Of the many Wii U launch and launch window titles out now, ZombiU is on that short list of games not allowing you to make a full playthrough on the console's unique new gamepad. That's not much of a detractor here, with the secondary gamepad screen acting as a special makeshift device that allows you to detect objects and signs not visible on your primary screen. It's also what you'll refer to for inventory management, making for extremely tense situations that force your attention from the primary screen even when zombies are in the midst.
Of the many terms that surfaced during the gaming year that was 2012, "permadeath" could be the one most oft repeated. Thanks to the success of XCOM: Enemy Unknown, gamers rediscovered what it feels like to emotionally invest in playable characters without the assistance of high-production cinematics or even deep character development. ZombiU works off this concept of permadeath, but, unlike XCOM's concern for an entire squad, has you focusing your protection onto one character at a time. This creates a great sense of caution and with the first character you control almost paranoia, until that faint hope you can beat the game without dying flitters away upon first death. But die you (probably) will in ZombiU, and once you get over it you'll find it's not the end of the world. Though it can be difficult if you had stored in your backpack all ammo and items at the time of your demise. You'll have to track down and kill this last character you played, now one of the walking undead, for any chance at recovering those items. If on the way to recover these items your new character gets infected, then those items are gone for good. This leads to judgment calls on what items you ought to bring with you and what you should save in the storage container in the safehouse.
In trying to keep your survivor alive, the game provides a number of avenues beyond the standard up close and personal approach. The outdoor areas of London can be especially roomy in providing non-confrontational routes to sneak past zombies and focus on your immediate missions. These missions include anything from activating closed circuit cameras to recovering key items.

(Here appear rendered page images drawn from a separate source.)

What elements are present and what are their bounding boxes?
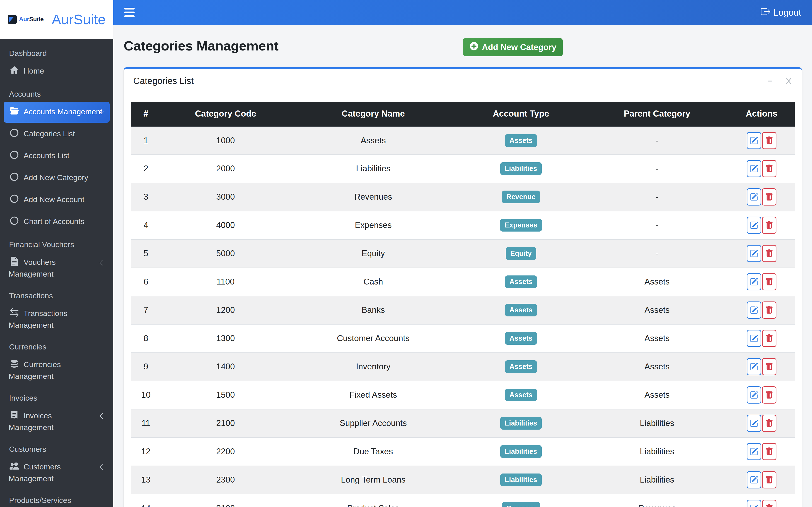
edit-button[interactable] (747, 471, 761, 489)
delete-button[interactable] (762, 443, 776, 460)
sidebar-nav: DashboardHomeAccountsAccounts Management… (0, 39, 113, 507)
cell-category-name: Liabilities (290, 155, 456, 183)
edit-button[interactable] (747, 188, 761, 206)
edit-button[interactable] (747, 245, 761, 262)
cell-parent-category: Liabilities (586, 438, 728, 466)
delete-button[interactable] (762, 273, 776, 290)
table-row: 101500Fixed AssetsAssetsAssets (131, 381, 795, 409)
page-title: Categories Management (124, 38, 463, 54)
cell-account-type: Revenue (456, 494, 586, 507)
delete-button[interactable] (762, 415, 776, 432)
edit-button[interactable] (747, 273, 761, 290)
exchange-icon (9, 308, 20, 320)
cell-actions (728, 211, 795, 239)
delete-button[interactable] (762, 301, 776, 319)
delete-button[interactable] (762, 245, 776, 262)
close-icon[interactable] (785, 77, 793, 85)
cell-parent-category: - (586, 239, 728, 268)
edit-button[interactable] (747, 160, 761, 177)
page-header: Categories Management Add New Category (124, 38, 802, 56)
app-root: AurSuite AurSuite DashboardHomeAccountsA… (0, 0, 812, 507)
sidebar-item-categories-list[interactable]: Categories List (4, 124, 110, 145)
cell-category-name: Equity (290, 239, 456, 268)
brand-logo-text: AurSuite (19, 16, 44, 23)
account-type-badge: Liabilities (500, 473, 542, 486)
sidebar-item-accounts-management[interactable]: Accounts Management (4, 102, 110, 123)
edit-button[interactable] (747, 132, 761, 149)
table-body: 11000AssetsAssets-22000LiabilitiesLiabil… (131, 126, 795, 507)
delete-button[interactable] (762, 471, 776, 489)
delete-button[interactable] (762, 330, 776, 347)
page-actions-column: Add New Category (463, 38, 802, 56)
cell-category-name: Due Taxes (290, 438, 456, 466)
cell-category-name: Supplier Accounts (290, 409, 456, 438)
edit-button[interactable] (747, 330, 761, 347)
cell-category-name: Product Sales (290, 494, 456, 507)
edit-button[interactable] (747, 358, 761, 375)
table-row: 44000ExpensesExpenses- (131, 211, 795, 239)
sidebar-item-chart-of-accounts[interactable]: Chart of Accounts (4, 211, 110, 232)
file-invoice-icon (9, 257, 20, 269)
sidebar: AurSuite AurSuite DashboardHomeAccountsA… (0, 0, 113, 507)
account-type-badge: Revenue (502, 502, 540, 507)
card-body: #Category CodeCategory NameAccount TypeP… (124, 93, 802, 507)
table-row: 143100Product SalesRevenueRevenues (131, 494, 795, 507)
table-header-row: #Category CodeCategory NameAccount TypeP… (131, 102, 795, 126)
hamburger-icon[interactable] (124, 8, 136, 17)
sidebar-item-accounts-list[interactable]: Accounts List (4, 146, 110, 167)
sidebar-item-add-new-category[interactable]: Add New Category (4, 168, 110, 188)
edit-button[interactable] (747, 500, 761, 507)
brand-header[interactable]: AurSuite AurSuite (0, 0, 113, 39)
sidebar-item-customers-management[interactable]: CustomersManagement (4, 457, 110, 488)
table-row: 132300Long Term LoansLiabilitiesLiabilit… (131, 466, 795, 494)
cell-actions (728, 155, 795, 183)
edit-button[interactable] (747, 415, 761, 432)
cell-number: 7 (131, 296, 161, 324)
cell-account-type: Assets (456, 268, 586, 296)
table-head: #Category CodeCategory NameAccount TypeP… (131, 102, 795, 126)
edit-button[interactable] (747, 386, 761, 404)
sidebar-item-transactions-management[interactable]: TransactionsManagement (4, 303, 110, 335)
edit-button[interactable] (747, 217, 761, 234)
minimize-icon[interactable] (767, 77, 774, 85)
edit-button[interactable] (747, 443, 761, 460)
account-type-badge: Equity (506, 247, 536, 260)
table-row: 122200Due TaxesLiabilitiesLiabilities (131, 438, 795, 466)
delete-button[interactable] (762, 132, 776, 149)
cell-category-code: 4000 (161, 211, 290, 239)
cell-number: 8 (131, 324, 161, 353)
logout-button[interactable]: Logout (761, 7, 801, 18)
sidebar-item-vouchers-management[interactable]: Vouchers Management (4, 252, 110, 284)
column-header-category-name: Category Name (290, 102, 456, 126)
account-type-badge: Assets (505, 360, 537, 373)
sidebar-item-label: Chart of Accounts (23, 217, 84, 226)
delete-button[interactable] (762, 386, 776, 404)
table-row: 55000EquityEquity- (131, 239, 795, 268)
sidebar-item-add-new-account[interactable]: Add New Account (4, 189, 110, 211)
delete-button[interactable] (762, 160, 776, 177)
table-row: 61100CashAssetsAssets (131, 268, 795, 296)
delete-button[interactable] (762, 188, 776, 206)
edit-button[interactable] (747, 301, 761, 319)
home-icon (9, 65, 20, 77)
cell-number: 2 (131, 155, 161, 183)
sidebar-item-currencies-management[interactable]: CurrenciesManagement (4, 354, 110, 386)
add-new-category-button[interactable]: Add New Category (463, 38, 563, 56)
categories-table: #Category CodeCategory NameAccount TypeP… (131, 102, 795, 507)
cell-category-code: 1000 (161, 126, 290, 155)
account-type-badge: Assets (505, 389, 537, 401)
circle-icon (9, 150, 20, 162)
delete-button[interactable] (762, 358, 776, 375)
receipt-icon (9, 410, 20, 422)
page-title-column: Categories Management (124, 38, 463, 54)
sidebar-item-label: Accounts List (23, 151, 69, 160)
sidebar-item-invoices-management[interactable]: Invoices Management (4, 406, 110, 437)
cell-parent-category: Revenues (586, 494, 728, 507)
cell-number: 10 (131, 381, 161, 409)
cell-category-name: Inventory (290, 353, 456, 381)
sidebar-item-home[interactable]: Home (4, 61, 110, 82)
cell-number: 1 (131, 126, 161, 155)
circle-icon (9, 172, 20, 184)
delete-button[interactable] (762, 500, 776, 507)
delete-button[interactable] (762, 217, 776, 234)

Next to Tekken Tag Tournament 2 and New Super Mario Bros. U, ZombiU ranks as one of the best local multiplayer games for the Wii U. Much like the adversarial forms of multiplayer in Nintendo Land, the asymmetrical set up of pitting players against someone with the Wii U gamepad provides a level of entertainment you wouldn't get from a regular match on traditional controllers. In ZombiU, there are the player-controlled survivors, while the player with the gamepad takes on the role of zombie summoner. In the gamepad user's eyes, it's sort of a form of "tower offense" as you're able to send a number of zombies to stop the other players.
Taking a page from the classic multiplayer conquest mode, ZombiU pits survivors against zombies in a competition to take over capture points. I was pleased with how fair and balanced the challenges were from both the zombie and the survivor perspective. One zombie type is designed to capture points while the rest are designed to torment the survivors. The latter group is an utter joy to disperse out into the field and make things hard for your friends. There's nothing like the sadistic glee of overwhelming others with fast moving joggers and spitters.

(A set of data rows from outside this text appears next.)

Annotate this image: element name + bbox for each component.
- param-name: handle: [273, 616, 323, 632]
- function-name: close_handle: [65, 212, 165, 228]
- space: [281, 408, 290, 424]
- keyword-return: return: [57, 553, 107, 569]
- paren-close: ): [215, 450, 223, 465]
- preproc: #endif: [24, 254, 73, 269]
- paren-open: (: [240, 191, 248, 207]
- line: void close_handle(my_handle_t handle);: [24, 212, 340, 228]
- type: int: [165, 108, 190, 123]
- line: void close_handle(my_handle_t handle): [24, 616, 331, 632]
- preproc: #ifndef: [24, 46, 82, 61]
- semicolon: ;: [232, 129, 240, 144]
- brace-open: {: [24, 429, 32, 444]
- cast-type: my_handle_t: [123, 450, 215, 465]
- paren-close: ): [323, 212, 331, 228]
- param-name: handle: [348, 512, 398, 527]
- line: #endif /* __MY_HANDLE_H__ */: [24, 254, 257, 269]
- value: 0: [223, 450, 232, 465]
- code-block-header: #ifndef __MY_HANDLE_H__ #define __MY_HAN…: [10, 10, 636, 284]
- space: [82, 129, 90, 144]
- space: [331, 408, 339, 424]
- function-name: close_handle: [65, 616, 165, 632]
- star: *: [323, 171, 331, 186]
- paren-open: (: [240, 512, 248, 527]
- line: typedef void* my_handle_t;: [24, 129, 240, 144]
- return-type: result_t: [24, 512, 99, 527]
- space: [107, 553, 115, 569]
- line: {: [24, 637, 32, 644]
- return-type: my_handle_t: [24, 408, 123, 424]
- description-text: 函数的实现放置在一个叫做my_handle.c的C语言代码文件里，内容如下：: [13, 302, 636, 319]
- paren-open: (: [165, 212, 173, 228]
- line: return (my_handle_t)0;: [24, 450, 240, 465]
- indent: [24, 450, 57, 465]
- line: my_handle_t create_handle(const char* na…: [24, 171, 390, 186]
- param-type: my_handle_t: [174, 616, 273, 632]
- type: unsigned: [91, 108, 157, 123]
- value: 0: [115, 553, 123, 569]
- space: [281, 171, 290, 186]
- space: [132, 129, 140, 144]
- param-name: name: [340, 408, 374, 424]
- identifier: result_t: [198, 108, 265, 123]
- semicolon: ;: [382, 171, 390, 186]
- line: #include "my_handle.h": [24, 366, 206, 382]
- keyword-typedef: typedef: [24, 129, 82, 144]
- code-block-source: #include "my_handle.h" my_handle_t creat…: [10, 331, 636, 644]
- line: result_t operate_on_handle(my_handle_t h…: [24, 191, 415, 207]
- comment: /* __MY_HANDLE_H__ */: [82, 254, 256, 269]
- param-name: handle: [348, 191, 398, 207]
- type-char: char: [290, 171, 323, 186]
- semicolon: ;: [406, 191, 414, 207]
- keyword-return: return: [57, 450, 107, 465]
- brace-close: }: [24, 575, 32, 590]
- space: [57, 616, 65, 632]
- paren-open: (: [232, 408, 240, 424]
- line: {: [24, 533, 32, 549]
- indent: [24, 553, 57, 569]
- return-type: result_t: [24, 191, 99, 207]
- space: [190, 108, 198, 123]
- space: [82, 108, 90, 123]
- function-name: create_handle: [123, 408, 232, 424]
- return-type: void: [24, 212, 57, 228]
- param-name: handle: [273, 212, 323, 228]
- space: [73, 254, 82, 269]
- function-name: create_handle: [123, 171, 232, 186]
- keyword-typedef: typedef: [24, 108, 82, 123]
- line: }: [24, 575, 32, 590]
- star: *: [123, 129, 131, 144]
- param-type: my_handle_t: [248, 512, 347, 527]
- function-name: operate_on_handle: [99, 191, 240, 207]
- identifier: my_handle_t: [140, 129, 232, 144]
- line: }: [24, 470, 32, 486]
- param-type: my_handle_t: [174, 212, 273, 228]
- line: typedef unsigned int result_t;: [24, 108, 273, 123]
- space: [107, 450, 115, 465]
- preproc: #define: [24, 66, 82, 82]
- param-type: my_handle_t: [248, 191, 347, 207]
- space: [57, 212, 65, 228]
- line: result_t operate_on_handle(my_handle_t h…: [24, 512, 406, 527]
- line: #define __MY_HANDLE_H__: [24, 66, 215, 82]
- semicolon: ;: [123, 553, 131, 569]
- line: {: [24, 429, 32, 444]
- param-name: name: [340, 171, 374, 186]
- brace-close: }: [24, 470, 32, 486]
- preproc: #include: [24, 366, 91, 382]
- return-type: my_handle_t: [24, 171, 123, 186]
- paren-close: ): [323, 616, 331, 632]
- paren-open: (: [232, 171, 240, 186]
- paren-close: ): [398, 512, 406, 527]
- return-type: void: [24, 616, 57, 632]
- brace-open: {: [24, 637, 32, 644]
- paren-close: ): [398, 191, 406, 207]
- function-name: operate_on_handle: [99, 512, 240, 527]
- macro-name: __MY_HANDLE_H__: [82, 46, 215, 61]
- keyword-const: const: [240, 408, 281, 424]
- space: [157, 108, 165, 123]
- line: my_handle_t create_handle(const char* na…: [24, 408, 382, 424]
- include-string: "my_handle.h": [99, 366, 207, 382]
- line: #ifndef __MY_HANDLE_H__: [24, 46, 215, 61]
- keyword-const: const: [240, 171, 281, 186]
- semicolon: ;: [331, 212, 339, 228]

ZombiU should also be recognized as one of those rare launch titles that doesn't have the classic earmarks of a launch title that's been rushed out the door. The melee combat is a little rough, but that's compensated for by the other tools available in the game. Moreover, ZombiU's levels are developed well enough that your wits become a useful asset. The full integration of the gamepad and how it forces your gaze away from the television creates a special kind of suspense you couldn't get in other zombie games.